Outside, the day’s activities have already begun. The writers are turning their chairs into a circle for their morning chat; over at the changing shed a group of painters are each pulling on a pair of white overalls while a woman I’ve not seen before, her hennaed hair done up in plaits, is opening the first in a row of four-litre paint tins; musicians with their instruments are sitting on chairs in a circle inside the players’ gate; and now, over near the scoreboard, against a backdrop of dry paddocks and fences, I can see her group of actors doing their morning exercises, all standing in a row, all moving in time.

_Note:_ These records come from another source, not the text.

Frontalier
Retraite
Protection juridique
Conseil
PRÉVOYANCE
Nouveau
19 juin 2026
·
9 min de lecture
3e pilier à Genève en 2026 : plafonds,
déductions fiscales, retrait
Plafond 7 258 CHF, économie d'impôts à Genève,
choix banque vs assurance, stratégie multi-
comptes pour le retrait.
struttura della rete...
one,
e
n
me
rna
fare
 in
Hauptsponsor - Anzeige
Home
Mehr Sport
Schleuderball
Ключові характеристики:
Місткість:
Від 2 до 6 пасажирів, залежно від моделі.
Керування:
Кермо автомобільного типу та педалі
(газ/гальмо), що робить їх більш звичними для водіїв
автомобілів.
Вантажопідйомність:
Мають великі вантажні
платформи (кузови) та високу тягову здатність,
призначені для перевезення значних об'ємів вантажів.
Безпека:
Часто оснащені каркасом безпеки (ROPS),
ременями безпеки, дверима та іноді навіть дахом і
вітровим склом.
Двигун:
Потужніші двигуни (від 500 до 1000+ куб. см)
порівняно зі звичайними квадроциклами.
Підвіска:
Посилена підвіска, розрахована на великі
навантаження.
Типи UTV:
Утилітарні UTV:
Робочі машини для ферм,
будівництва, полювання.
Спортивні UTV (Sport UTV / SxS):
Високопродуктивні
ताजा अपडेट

I’m halfway across the oval towards them when Büchner calls out. He asks where am I going. I gesture in the direction of the actors on the rise. The Transit van pulls up, driven by the actor introduced to me as Andrew. I turn away from Büchner and jump the fence onto the gravel track that encircles the oval; outside, on the paddocks—the ‘other world’—a herd of cows with heavy heads are grazing. The farmhouse I’d seen in the distance on the first day and which I can now see again seems somehow to have got smaller, to have shrunk back into the landscape, and now looks like a little toy house way over there on the horizon. Andrew slides the side door back and says good morning; he’s sorry he’s late, but the Transit van had been used last night to pick up the shopping and he’d only just finished unloading it. Once Andrew has finished talking—he talks very fast, I think: will I have to think this fast too?—she introduces me to everyone. This is our writer, Wayne, she says. I nod and smile. One by one she works her way around the group—there are eight in all. One by one she tells me their names and one by one I forget them. I look at the face, even sometimes for a moment look into its eyes, I listen to the name, I nod my head and smile, but when it’s over and I scan back through the faces I can’t remember what they are called. Wayne’s going to help us with story and structure, she says, and I smile and nod my assent.